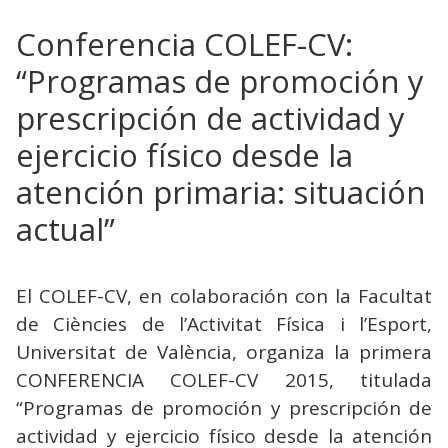
Conferencia COLEF-CV:
“Programas de promoción y
prescripción de actividad y
ejercicio físico desde la
atención primaria: situación
actual”
El COLEF-CV, en colaboración con la Facultat
de Ciències de l’Activitat Física i l’Esport,
Universitat de València, organiza la primera
CONFERENCIA COLEF-CV 2015, titulada
“Programas de promoción y prescripción de
actividad y ejercicio físico desde la atención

--------------------------------------------------

__Directions__: What you produce should repeat the data word for word while omitting all images.

__Solution below__:
Conferencia COLEF-CV:
“Programas de promoción y
prescripción de actividad y
ejercicio físico desde la
atención primaria: situación
actual”
El COLEF-CV, en colaboración con la Facultat
de Ciències de l’Activitat Física i l’Esport,
Universitat de València, organiza la primera
CONFERENCIA COLEF-CV 2015, titulada
“Programas de promoción y prescripción de
actividad y ejercicio físico desde la atención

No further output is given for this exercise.